Every time I see the above picture, I get a little pang in my chest as I quickly reflect on whether or not I’ve been doing what makes my soul happy. I actually have to see this picture pretty often because it’s the background on my computer screen. It’s a constant reminder of consciously making decisions that lead to me being happy, not necessarily making all of my decisions based on the happiness of those around me.
This week, I did something that I’ve only ever done during the season of Lent. I deleted the facebook app off of my phone. I’m a perpetual scroller. If I’m standing in line, I scroll absentmindedly. If I’m waiting on something to happen, I scroll. If I’m watching football with Nathan, I might scroll. It had become this weird time-sucking down the rabbit hole thing that more often than not left me angry with the world. So, I deleted it. In the middle of the afternoon. Facebook was doing the opposite of making my soul happy. It was stealing my joy and stealing my time.

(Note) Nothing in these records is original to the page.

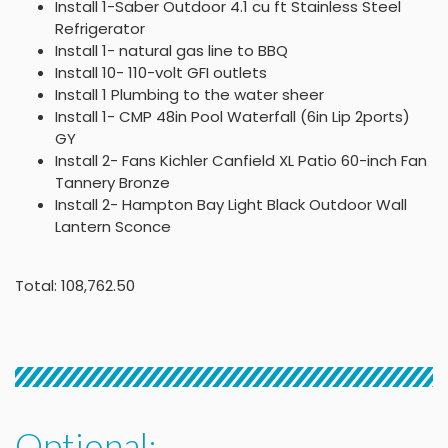
Install 1-Saber Outdoor 4.1 cu ft Stainless Steel
Refrigerator
Install 1- natural gas line to BBQ
Install 10- 110-volt GFI outlets
Install 1 Plumbing to the water sheer
Install 1- CMP 48in Pool Waterfall (6in Lip 2ports)
GY
Install 2- Fans Kichler Canfield XL Patio 60-inch Fan
Tannery Bronze
Install 2- Hampton Bay Light Black Outdoor Wall
Lantern Sconce
Total: 108,762.50
Optional:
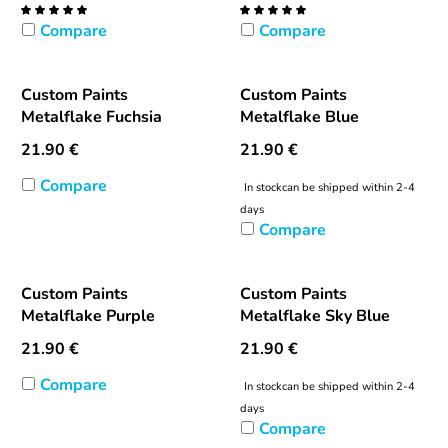
Compare
Compare
Custom Paints
Custom Paints
Metalflake Fuchsia
Metalflake Blue
21.90
€
21.90
€
Compare
In stock
can be shipped within 2-4
days
Compare
Custom Paints
Custom Paints
Metalflake Purple
Metalflake Sky Blue
21.90
€
21.90
€
Compare
In stock
can be shipped within 2-4
days
Compare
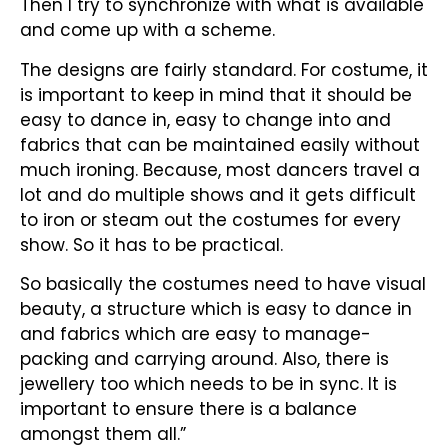
Then I try to synchronize with what is available
and come up with a scheme.
The designs are fairly standard. For costume, it
is important to keep in mind that it should be
easy to dance in, easy to change into and
fabrics that can be maintained easily without
much ironing. Because, most dancers travel a
lot and do multiple shows and it gets difficult
to iron or steam out the costumes for every
show. So it has to be practical.
So basically the costumes need to have visual
beauty, a structure which is easy to dance in
and fabrics which are easy to manage-
packing and carrying around. Also, there is
jewellery too which needs to be in sync. It is
important to ensure there is a balance
amongst them all.”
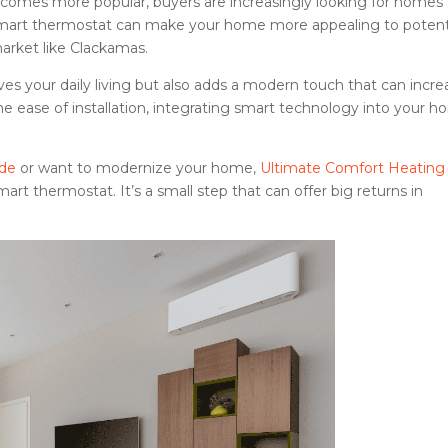
omes more popular, buyers are increasingly looking for homes
smart thermostat can make your home more appealing to potent
market like Clackamas.
ves your daily living but also adds a modern touch that can incre
the ease of installation, integrating smart technology into your 
ade
or want to modernize your home,
Ultimate Comfort Heating
rt thermostat. It’s a small step that can offer big returns in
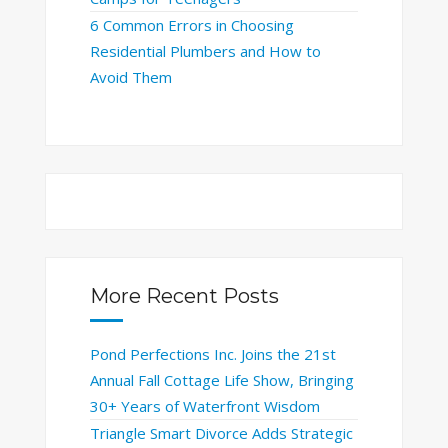
6 Common Errors in Choosing
Residential Plumbers and How to
Avoid Them
More Recent Posts
Pond Perfections Inc. Joins the 21st
Annual Fall Cottage Life Show, Bringing
30+ Years of Waterfront Wisdom
Triangle Smart Divorce Adds Strategic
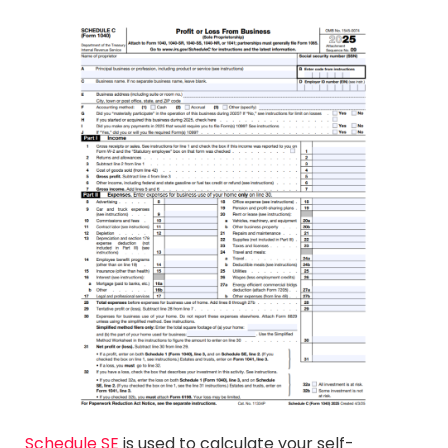
Schedule SE
is used to calculate your self-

The feeling of quiet contentment washed over me after my decision was made. I knew I had made the right choice. Who knows, maybe I will quietly delete more of my social media sites from my phone. Maybe I’m on my way to a more content life because whether we intend for it to be or not, social media has become a way for us to compare to each other, to compare what we have or don’t have. That’s not the kind of person that I aspire to be. I aspire to be the person that is full of love. The person who, even when she doesn’t understand, loves others for what and who they are. The person who is accepting and caring and sees differences as something to celebrate.
I know that this is a lofty goal. There are still more times in a day than I would like to admit where I have to check myself, times when I can feel the annoyance building. There are still times when I have to remind myself to react with love when learners are driving me crazy or people are rude. We’re all human, right? We’re all just trying to get from point A to point B in the best way possible for us.